DELAVAN — For more than 20 years, Terri Yanke, a retired special education teacher in Walworth County and a member of the Delavan Lioness Club, has been a volunteer transporter in a vast relay system nicknamed the “Cornea Express.”

The network involves some 2,500 members of 270 Lions and Lioness Clubs — nonpolitical service clubs — throughout Wisconsin, including 11 in Walworth County, who take human eye tissue either to the Lions Eye Bank of Wisconsin in Madison or local surgical centers — such as Aurora Lakeland Medical Center in Elkhorn — that do corneal transplants.

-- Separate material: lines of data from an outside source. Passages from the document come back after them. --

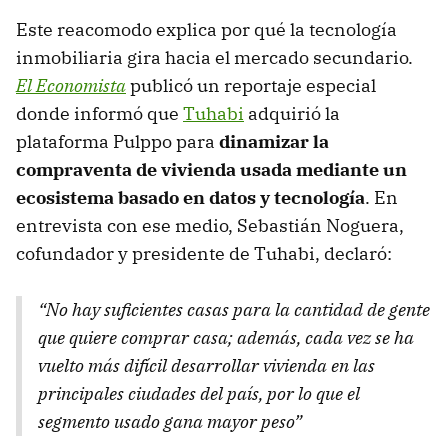
Este reacomodo explica por qué la tecnología
inmobiliaria gira hacia el mercado secundario.
El Economista
publicó un reportaje especial
donde informó que
Tuhabi
adquirió la
plataforma Pulppo para
dinamizar la
compraventa de vivienda usada mediante un
ecosistema basado en datos y tecnología
. En
entrevista con ese medio, Sebastián Noguera,
cofundador y presidente de Tuhabi, declaró:
“No hay suficientes casas para la cantidad de gente
que quiere comprar casa; además, cada vez se ha
vuelto más difícil desarrollar vivienda en las
principales ciudades del país, por lo que el
segmento usado gana mayor peso”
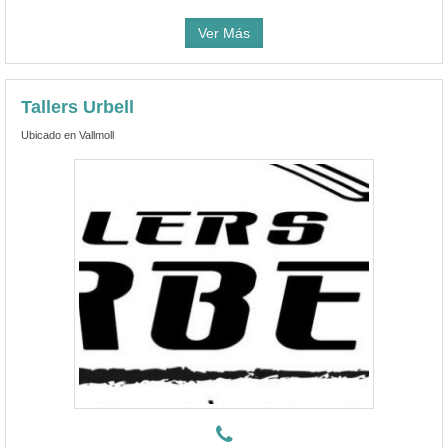
Ver Más
Tallers Urbell
Ubicado en Vallmoll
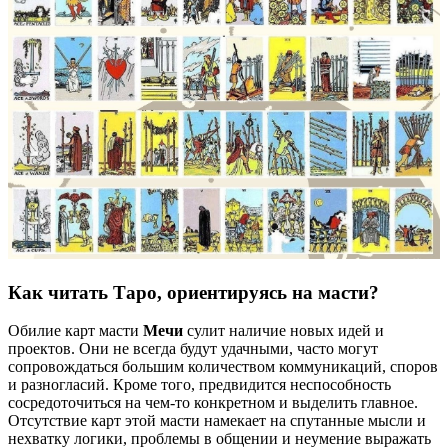
Как читать Таро, ориентируясь на масти?
Обилие карт масти
Мечи
сулит наличие новых идей и
проектов. Они не всегда будут удачными, часто могут
сопровождаться большим количеством коммуникаций, споров
и разногласий. Кроме того, предвидится неспособность
сосредоточиться на чем-то конкретном и выделить главное.
Отсутствие карт этой масти намекает на спутанные мысли и
нехватку логики, проблемы в общении и неумение выражать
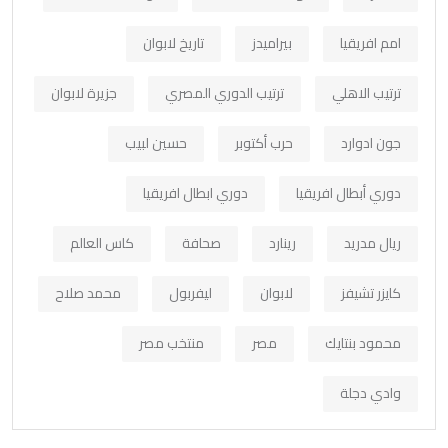
امم افريقيا
بيراميدز
تاريخ لابوان
ترتيب الاهلي
ترتيب الدوري المصري
جزيرة لابوان
جون ادوارد
حرب أكتوبر
حسين لبيب
دوري أبطال افريقيا
دوري ابطال افريقيا
ريال مدريد
رينارد
صحافة
كاس العالم
كايزر تشيفز
لابوان
ليفربول
محمد صلاح
محمود بنتايك
مصر
منتخب مصر
وادي دجلة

Rick Daluge, community relations specialist for the LEBW, said Wisconsin Lions Club transporters typically make about 300 trips per month across the state, averaging a combined 25,000 miles. The longest transport route, he said, is from Ashland to Madison, with five pickup points in between.

In the 1960s, Wisconsin had eye banks located in Madison and Milwaukee. In 1998, one central eye bank was formed and became the LEBW. The change reorganized the Cornea Express in the early 2000s, Daluge said.

Yanke remembers her first transport was to Milwaukee. Now, she said, local Lions Club transporters' trips are generally in Walworth, Racine or Rock counties. Typically, they pick up corneal tissue from Aurora Memorial Hospital of Burlington — where it may have come from donors in Milwaukee or Racine — and take it to the front desk of the emergency room at Aurora Lakeland Medical Center. Or they may make the reverse trip. Transporters also might pick up tissue at Lakeland and take it to a Holiday Inn Express in Janesville, where it's given to a Rock County transporter heading for the LEBW.    

The transported tissue is used in corneal transplants that restore sight to people who, only a generation ago, might have been blinded permanently because of an injury, an inherited corneal disease or degeneration.

Last year there were 1,058 transplants nationwide, with 867 in Wisconsin, Daluge said. In 2014, there were 779 Wisconsin donors, who in most cases donated both corneas.